Il “quizzone” non fa paura ma fisica resta la più ostica

MONFALCONE. A parte l’ansia della vigilia, è andata meglio del previsto e senza particolari patemi d’animo la terza prova scritta per gli studenti delle superiori del mandamento monfalconese,...
Bonaventura Monfalcone-25.06.2018 III prova-esami di matura-Liceo scientifico-Monfalcone-foto di Katia Bonaventura
Bonaventura Monfalcone-25.06.2018 III prova-esami di matura-Liceo scientifico-Monfalcone-foto di Katia Bonaventura

MONFALCONE. A parte l’ansia della vigilia, è andata meglio del previsto e senza particolari patemi d’animo la terza prova scritta per gli studenti delle superiori del mandamento monfalconese, conosciuta come il “quizzone”. Non fa più paura e dal 2019 andrà “in pensione”. La maggior parte ha sbrigato la pratica utilizzando solo due delle tre ore a disposizione. Meglio, dunque, delle due prove iniziali un vero “incubo” con un impegno di circa sei ore.

Il “quizzone” è una verifica multidisciplinare composta da tre o quattro materie (a secondo del tipo di istituto) in genere non comprese negli scritti precedenti, non stabilite dal Miur di Roma ma dalle singole commissioni d’esame.
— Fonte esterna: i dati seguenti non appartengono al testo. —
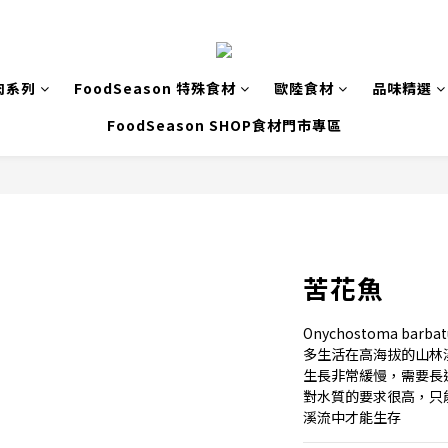
肉系列
FoodSeason 特殊食材
歐陸食材
品味精選
FoodSeason SHOP食材門市專區
苦花魚
Onychostoma barba
多生活在高海拔的山林
生長非常緩慢，需要長
對水質的要求很高，只
溪流中才能生存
Ecco che anche i maturandi di Einaudi-Marconi, Pertini e Buonarroti, hanno dovuto rispondere a tre domande “aperte” (in genere sei righe), scrivere trattazioni sintetiche, svolgere esercizi e andare subito al sodo e senza perdersi in frasi superflue. «Oggi la prova non è stata difficile, ma molto impegnativa. Comunque era fattibile: diciamo che è andata» commentano Michele, Angie, Gianni, Davide, Mario, Marta e Nicola, un bel gruppetto di studenti liceali dello scientifico, usciti quasi contemporaneamente dall’aula. I quesiti delle materie a cui dovevano rispondere riguardavano: inglese, fisica, scienze e filosofia. La materia «più tosta» è stata fisica. Stefania ha appena concluso ed è convinta che sia andato tutto bene o quasi, perché è stata nel 2017 a perfezionare la lingua per un anno in America. Qualche studente ha trovato le domande delle materie «troppo particolari, poco elaborate durante l’anno». Ma nei loro volti e nelle espressioni sorridenti si intravede, tuttavia, una sorta di rilassamento dopo lo stress dei giorni scorsi.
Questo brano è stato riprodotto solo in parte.